## What the exercise asks:
The material below holds pictures, which are to be left out; copy exactly the lines from the one with "今回は、毎回放送される度についついみてしまう「" through the one with "沖縄県国頭郡今帰仁村今泊3543".

*** Material for this task Section Begins ***

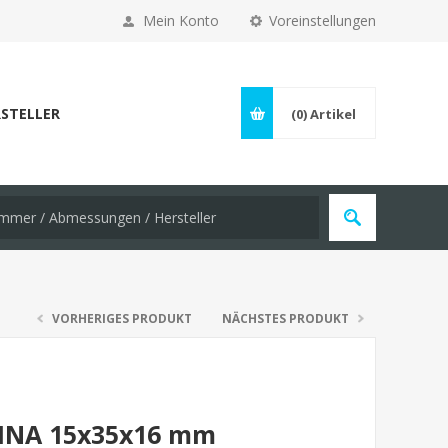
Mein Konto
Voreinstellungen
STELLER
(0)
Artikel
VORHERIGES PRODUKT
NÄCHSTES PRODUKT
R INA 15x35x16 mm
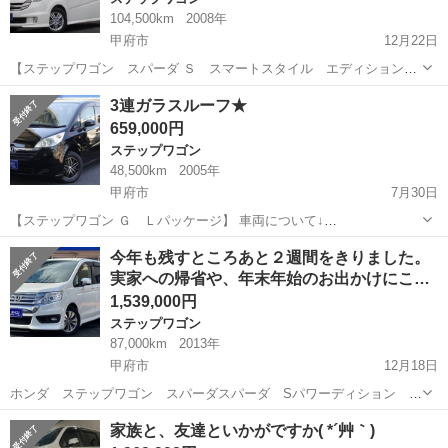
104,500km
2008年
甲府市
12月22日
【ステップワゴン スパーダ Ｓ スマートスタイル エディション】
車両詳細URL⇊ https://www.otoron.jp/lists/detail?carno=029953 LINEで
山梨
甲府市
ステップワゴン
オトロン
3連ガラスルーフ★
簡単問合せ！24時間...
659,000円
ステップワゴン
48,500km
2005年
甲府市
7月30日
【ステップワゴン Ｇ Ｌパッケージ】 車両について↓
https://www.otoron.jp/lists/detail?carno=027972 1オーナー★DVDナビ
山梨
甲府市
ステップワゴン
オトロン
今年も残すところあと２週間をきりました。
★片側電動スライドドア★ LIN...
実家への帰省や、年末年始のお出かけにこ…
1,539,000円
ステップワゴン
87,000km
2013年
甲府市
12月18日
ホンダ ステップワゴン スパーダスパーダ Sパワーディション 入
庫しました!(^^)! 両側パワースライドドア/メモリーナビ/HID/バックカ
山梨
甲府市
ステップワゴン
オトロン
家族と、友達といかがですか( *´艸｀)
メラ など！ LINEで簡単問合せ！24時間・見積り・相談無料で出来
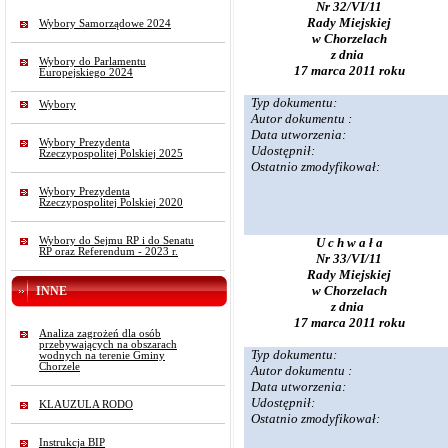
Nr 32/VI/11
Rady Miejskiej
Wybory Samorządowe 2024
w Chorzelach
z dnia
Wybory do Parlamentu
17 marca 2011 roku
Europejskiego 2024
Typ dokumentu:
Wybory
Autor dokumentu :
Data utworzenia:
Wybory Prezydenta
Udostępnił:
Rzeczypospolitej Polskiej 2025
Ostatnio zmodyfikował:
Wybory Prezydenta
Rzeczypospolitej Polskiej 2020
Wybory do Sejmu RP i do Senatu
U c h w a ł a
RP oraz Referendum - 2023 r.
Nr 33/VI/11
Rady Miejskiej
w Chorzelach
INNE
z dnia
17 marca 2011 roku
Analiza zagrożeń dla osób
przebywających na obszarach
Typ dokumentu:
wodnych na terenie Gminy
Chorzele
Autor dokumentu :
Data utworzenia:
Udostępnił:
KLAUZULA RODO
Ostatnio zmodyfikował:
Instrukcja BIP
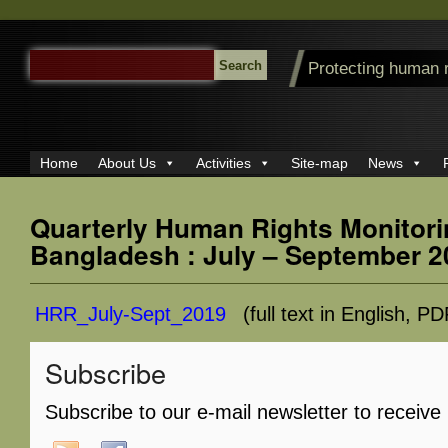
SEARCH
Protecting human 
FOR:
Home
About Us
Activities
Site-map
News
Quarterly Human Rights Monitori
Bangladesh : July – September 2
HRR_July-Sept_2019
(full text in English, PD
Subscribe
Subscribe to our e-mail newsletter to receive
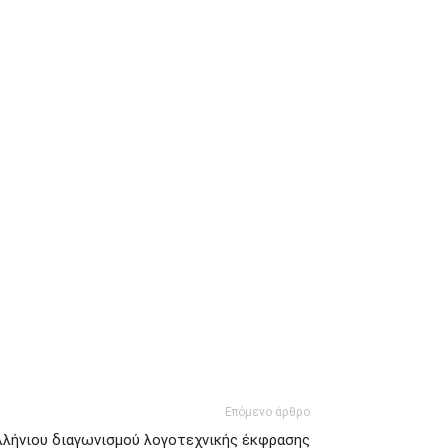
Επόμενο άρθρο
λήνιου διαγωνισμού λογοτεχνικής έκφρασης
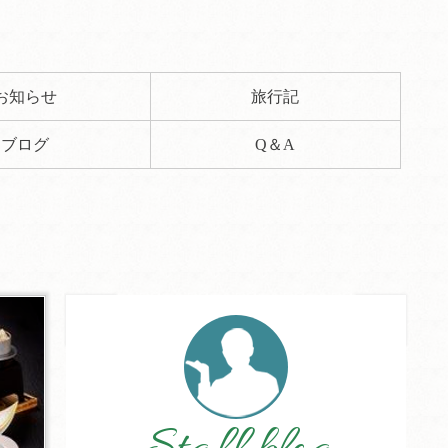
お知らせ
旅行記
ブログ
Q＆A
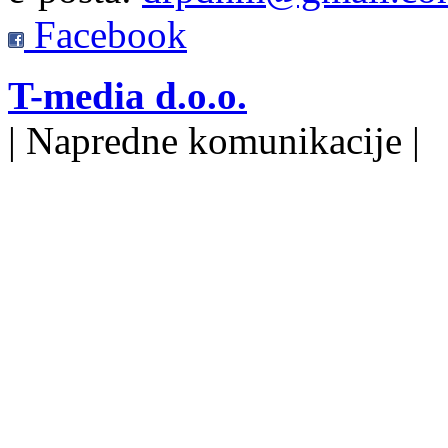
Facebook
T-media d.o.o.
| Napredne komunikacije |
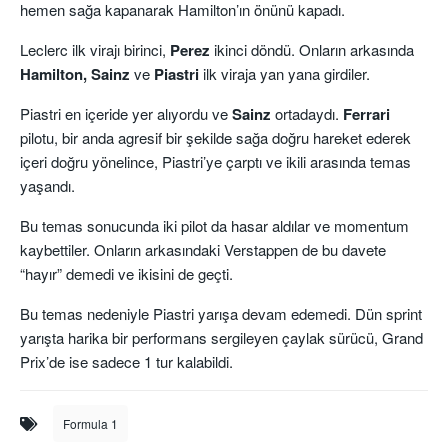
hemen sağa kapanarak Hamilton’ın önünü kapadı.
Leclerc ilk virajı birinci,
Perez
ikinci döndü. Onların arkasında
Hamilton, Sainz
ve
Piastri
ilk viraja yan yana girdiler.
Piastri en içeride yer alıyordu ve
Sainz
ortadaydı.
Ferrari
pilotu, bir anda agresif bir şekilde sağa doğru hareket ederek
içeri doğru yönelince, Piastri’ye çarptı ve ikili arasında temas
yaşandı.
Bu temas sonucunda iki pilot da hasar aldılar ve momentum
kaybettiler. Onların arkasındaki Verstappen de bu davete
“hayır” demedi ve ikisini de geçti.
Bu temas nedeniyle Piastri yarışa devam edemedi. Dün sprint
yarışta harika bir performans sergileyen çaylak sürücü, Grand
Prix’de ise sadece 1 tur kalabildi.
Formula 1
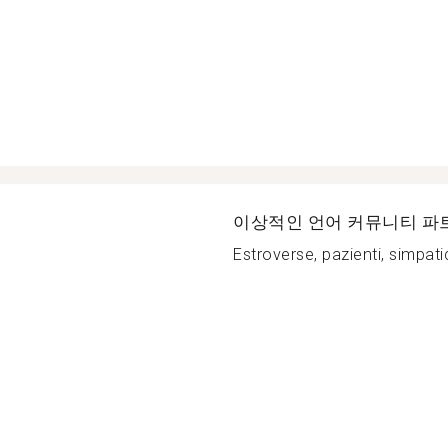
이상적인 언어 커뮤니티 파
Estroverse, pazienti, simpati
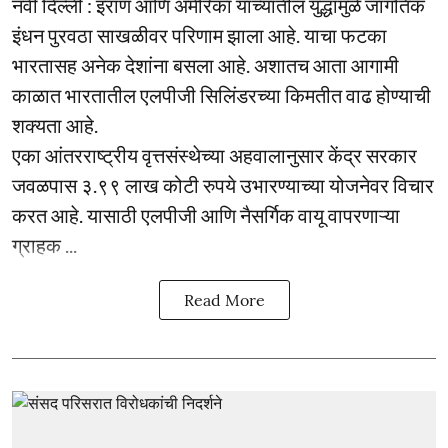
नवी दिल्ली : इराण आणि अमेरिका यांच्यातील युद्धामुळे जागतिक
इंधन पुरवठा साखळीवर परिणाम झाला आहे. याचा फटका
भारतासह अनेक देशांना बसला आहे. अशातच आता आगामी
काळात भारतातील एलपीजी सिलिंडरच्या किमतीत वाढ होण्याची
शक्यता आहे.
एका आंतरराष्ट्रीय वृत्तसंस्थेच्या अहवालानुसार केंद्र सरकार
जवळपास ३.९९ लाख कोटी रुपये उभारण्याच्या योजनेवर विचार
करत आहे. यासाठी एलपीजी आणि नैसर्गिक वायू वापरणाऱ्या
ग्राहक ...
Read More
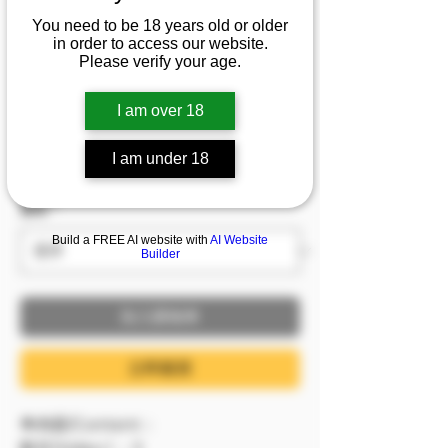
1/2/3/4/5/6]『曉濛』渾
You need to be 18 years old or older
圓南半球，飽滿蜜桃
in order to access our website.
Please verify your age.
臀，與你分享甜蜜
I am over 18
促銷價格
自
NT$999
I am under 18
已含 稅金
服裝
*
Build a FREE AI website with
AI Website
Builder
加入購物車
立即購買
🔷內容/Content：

*** Material for this task Section Ends ***
*** Material for this task Section Begins ***

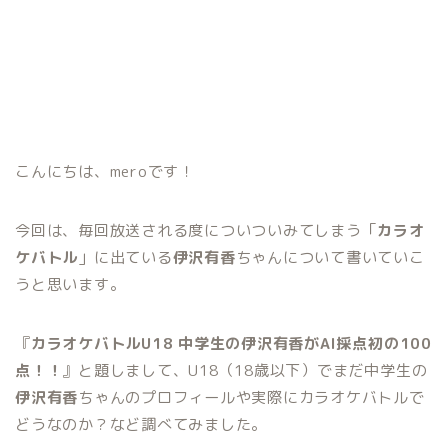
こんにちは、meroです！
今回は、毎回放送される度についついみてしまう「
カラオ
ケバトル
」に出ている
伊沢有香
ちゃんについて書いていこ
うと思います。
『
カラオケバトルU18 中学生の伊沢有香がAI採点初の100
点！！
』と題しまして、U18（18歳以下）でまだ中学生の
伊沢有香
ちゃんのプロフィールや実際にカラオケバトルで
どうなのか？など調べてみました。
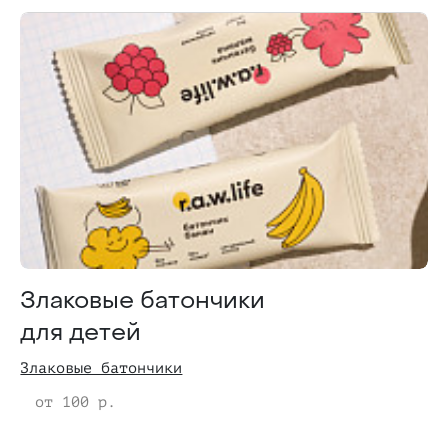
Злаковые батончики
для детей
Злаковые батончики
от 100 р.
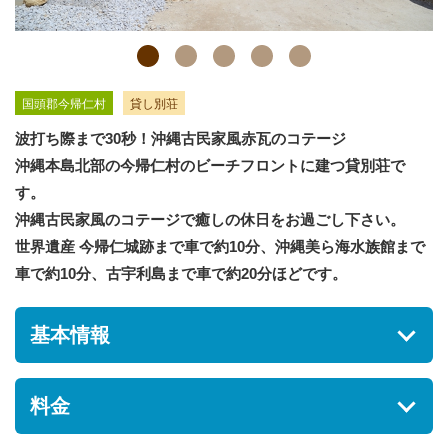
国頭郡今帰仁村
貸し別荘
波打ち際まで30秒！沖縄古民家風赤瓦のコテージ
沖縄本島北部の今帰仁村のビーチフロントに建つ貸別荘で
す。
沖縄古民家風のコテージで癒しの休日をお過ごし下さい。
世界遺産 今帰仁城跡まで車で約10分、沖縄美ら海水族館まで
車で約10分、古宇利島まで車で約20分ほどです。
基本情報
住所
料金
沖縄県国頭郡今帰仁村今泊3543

*** Material for this task Section Ends ***
*** Material for this task Section Begins ***

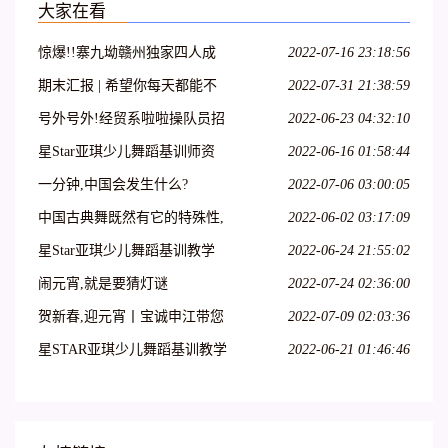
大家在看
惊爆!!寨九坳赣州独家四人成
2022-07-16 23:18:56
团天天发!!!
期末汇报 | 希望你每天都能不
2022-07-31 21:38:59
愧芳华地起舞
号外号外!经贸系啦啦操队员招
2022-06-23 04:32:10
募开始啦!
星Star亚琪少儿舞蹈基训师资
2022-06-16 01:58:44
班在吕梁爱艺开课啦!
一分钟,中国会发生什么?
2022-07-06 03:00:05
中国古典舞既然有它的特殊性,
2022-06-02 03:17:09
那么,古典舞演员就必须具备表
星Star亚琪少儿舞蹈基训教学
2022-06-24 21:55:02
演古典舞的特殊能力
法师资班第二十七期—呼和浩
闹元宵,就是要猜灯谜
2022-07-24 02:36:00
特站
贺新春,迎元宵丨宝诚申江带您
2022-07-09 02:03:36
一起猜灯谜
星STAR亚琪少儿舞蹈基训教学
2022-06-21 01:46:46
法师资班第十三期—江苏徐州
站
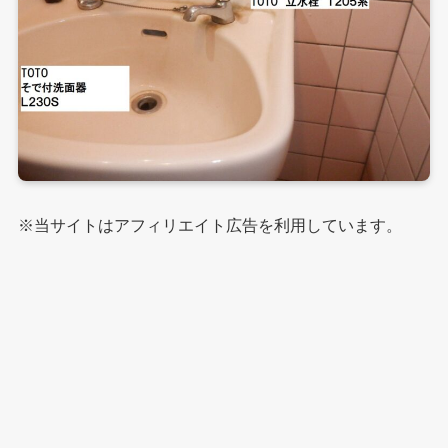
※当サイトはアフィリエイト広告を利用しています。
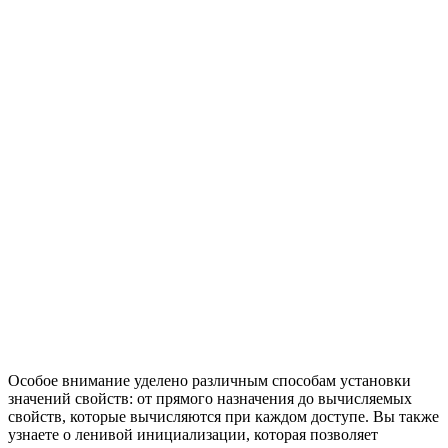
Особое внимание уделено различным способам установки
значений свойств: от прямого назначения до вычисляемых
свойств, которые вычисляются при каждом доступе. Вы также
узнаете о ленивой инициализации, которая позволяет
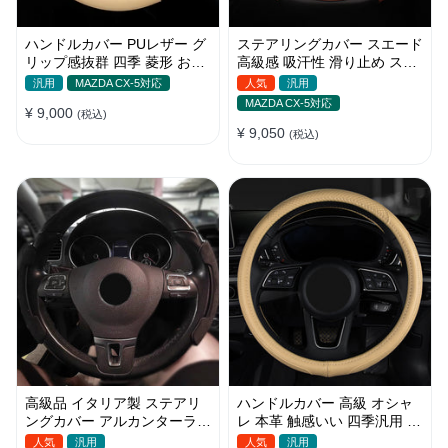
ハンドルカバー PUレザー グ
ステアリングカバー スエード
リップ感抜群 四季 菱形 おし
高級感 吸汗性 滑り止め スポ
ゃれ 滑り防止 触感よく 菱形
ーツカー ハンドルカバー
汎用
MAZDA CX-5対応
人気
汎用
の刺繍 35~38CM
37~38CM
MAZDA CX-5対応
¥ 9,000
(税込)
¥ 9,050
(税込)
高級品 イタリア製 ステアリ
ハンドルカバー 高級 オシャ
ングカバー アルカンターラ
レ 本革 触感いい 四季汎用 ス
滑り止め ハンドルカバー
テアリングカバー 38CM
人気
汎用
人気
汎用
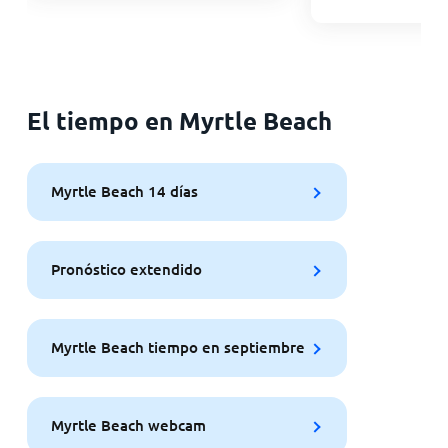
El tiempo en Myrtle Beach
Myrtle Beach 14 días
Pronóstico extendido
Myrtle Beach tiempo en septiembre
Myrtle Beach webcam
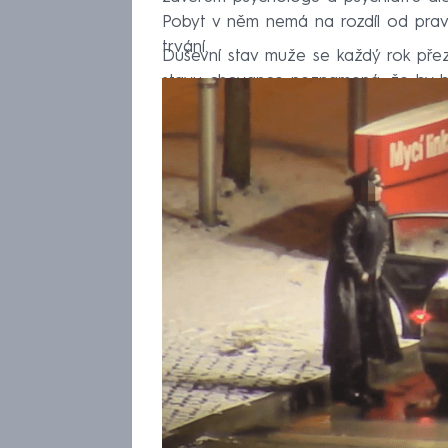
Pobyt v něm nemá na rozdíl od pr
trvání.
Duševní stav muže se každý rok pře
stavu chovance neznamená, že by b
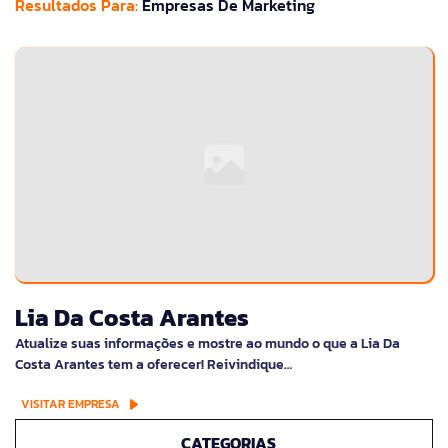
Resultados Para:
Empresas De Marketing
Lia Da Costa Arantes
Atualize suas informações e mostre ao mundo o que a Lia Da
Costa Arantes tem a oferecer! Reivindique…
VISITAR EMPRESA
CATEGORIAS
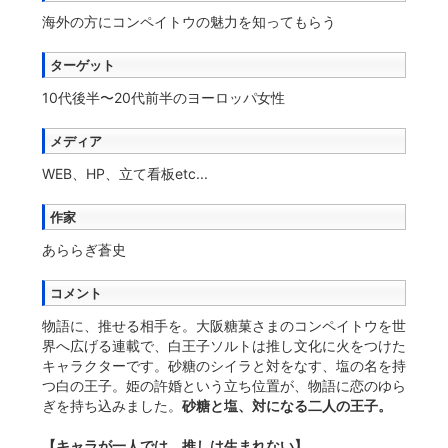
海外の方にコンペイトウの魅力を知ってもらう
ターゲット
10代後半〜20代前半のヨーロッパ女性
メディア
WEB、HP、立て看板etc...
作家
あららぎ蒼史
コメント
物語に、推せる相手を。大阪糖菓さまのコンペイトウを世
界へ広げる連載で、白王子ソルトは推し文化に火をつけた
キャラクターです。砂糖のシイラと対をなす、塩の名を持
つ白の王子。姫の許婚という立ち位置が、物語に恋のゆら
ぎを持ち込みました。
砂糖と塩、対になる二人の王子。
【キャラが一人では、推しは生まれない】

*** Material for this task Section Ends ***

## Task solution:
今回は、毎回放送される度についついみてしまう「
カラオ
ケバトル
」に出ている
伊沢有香
ちゃんについて書いていこ
うと思います。
『
カラオケバトルU18 中学生の伊沢有香がAI採点初の100
点！！
』と題しまして、U18（18歳以下）でまだ中学生の
伊沢有香
ちゃんのプロフィールや実際にカラオケバトルで
どうなのか？など調べてみました。
Злаковые батончики
для детей
Злаковые батончики
от 100 р.
国頭郡今帰仁村
貸し別荘
波打ち際まで30秒！沖縄古民家風赤瓦のコテージ
沖縄本島北部の今帰仁村のビーチフロントに建つ貸別荘で
す。
沖縄古民家風のコテージで癒しの休日をお過ごし下さい。
世界遺産 今帰仁城跡まで車で約10分、沖縄美ら海水族館まで
車で約10分、古宇利島まで車で約20分ほどです。
基本情報
住所
料金
沖縄県国頭郡今帰仁村今泊3543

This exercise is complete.